In Burkina Faso, getting and keeping girls in school, especially at secondary level, remains a challenge: parental poverty, early marriages, early and unwanted pregnancies and the priority given to boys are just some of the reasons why girls drop out. Puberty and the onset of menstruation are also reasons for dropping out. Abdominal pain, a general feeling of discomfort, the lack of latrines at school and mockery from boys mean that menstruation is a dreaded period for many young girls. For those who know nothing about puberty - and there are still many of them - the experience is even more frightening, even traumatic. Surprised by the onset of menstruation, young girls fear for their health and withdraw into themselves. Many do not have adequate protection because it is too expensive or unobtainable, and prefer to stay at home to avoid being stained and mocked in public.
"I had my first period in Year 5. I left school that day and when I got home, I saw drops of blood on my underwear. I wondered what was happening to me. I was really scared. My mother noticed my condition and wanted to know what was wrong, but I didn't want to talk to her. I confided in my sister. I was crying and telling her that I was going to die from the blood I was losing", she explains. Anne Marie LOMPO, 1st year student A4 at the Lycée privé Espoir de Léo
Breaking the taboo around menstruation by speaking out
To mark International Girls' Rights Day on 11 October, one of our partners, the Association pour la promotion de l'éducation des filles et l'autonomisation des femmes (APEFAF), organised an awareness-raising campaign on menstruation at the Lycée privé Espoir in Léo, the capital of Sissili province. Action Education through the SCOLFILLE project supported this activity, which is crucial to the well-being, hygiene, health and educational future of young girls. Mamou SANOU, head of the SCOLFILLE project for Action Education, helped to run the awareness-raising session.

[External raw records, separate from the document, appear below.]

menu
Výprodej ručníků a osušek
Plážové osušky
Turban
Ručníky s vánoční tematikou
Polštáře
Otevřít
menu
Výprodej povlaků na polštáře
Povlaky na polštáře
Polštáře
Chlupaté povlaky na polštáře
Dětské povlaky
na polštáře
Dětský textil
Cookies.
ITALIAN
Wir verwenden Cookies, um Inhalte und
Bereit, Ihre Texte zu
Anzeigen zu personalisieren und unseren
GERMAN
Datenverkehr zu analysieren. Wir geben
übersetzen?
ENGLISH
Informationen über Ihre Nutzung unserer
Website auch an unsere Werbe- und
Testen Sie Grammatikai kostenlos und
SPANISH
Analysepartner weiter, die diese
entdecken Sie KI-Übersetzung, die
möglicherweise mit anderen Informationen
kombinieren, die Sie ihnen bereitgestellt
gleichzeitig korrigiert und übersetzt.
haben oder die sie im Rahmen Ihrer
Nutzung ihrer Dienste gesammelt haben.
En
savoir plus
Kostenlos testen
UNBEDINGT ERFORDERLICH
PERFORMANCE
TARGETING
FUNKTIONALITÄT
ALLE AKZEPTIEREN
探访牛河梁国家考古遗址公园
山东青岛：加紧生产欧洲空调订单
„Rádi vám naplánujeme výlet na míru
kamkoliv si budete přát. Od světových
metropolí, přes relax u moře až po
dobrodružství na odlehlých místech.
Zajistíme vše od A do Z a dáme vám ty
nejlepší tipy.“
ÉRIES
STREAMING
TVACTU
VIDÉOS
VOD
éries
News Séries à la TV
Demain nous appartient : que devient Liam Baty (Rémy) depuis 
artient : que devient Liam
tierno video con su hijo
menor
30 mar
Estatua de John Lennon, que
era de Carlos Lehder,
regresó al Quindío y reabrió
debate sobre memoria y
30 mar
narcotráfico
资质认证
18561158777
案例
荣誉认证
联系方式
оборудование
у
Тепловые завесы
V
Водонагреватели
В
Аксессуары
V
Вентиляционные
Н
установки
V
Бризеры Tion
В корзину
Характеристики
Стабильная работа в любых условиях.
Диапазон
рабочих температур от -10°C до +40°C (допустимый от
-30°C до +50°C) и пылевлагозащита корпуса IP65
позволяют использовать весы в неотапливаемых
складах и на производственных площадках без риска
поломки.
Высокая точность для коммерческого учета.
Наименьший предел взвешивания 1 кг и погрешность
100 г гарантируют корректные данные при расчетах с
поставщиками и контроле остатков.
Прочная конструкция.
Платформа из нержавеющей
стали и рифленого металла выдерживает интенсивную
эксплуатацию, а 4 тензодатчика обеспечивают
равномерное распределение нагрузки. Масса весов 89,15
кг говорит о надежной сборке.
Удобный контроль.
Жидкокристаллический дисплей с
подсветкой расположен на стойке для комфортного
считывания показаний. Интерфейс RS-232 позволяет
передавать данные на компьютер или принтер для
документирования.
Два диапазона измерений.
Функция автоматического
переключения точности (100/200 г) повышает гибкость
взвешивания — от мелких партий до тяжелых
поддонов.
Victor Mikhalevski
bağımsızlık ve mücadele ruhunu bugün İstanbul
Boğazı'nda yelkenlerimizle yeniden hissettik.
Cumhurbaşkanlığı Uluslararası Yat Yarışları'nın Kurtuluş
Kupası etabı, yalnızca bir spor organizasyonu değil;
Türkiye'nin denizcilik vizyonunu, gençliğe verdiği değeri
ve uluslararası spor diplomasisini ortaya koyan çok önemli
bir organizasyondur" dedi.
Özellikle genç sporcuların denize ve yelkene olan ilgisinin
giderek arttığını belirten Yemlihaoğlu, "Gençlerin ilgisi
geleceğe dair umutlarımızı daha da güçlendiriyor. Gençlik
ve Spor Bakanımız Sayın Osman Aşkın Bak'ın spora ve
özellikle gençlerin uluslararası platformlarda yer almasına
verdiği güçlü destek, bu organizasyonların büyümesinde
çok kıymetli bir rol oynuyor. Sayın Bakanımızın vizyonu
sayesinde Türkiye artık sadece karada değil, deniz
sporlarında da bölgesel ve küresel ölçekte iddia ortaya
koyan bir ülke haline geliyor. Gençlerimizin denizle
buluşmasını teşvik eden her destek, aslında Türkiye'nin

Menstrual hygiene, sexual and reproductive rights
More than 350 girls from the sixth to the final year of secondary school took part in the awareness-raising session. The session gave the girls the opportunity to ask all their questions without taboos or mockery, and the facilitators were able to answer them accurately, constructively and openly. Allowing young girls to speak freely and openly, and encouraging them to participate and express themselves is essential: not only do young girls understand that there is no shame or taboo in talking about their bodies and the onset of puberty, but they also understand that they have the right to be informed and to participate in discussions on all issues that concern them.
Empowerment: making sanitary towels
This awareness-raising session, the gateway to more comprehensive education on sexual and reproductive rights, was followed by a training session on making sanitary towels from loincloths. Quality sanitary pads are still very rare, too expensive even, and difficult to obtain. So the workshop enabled the girls to stop having to endure and to be able to make their own sanitary pads so that they could go out and continue to go to school without any problems or shame. In this way, they have acquired a decisive and essential ability to act, both to guarantee their health and hygiene and to continue going to school without fear of having to miss at least 1 week a month.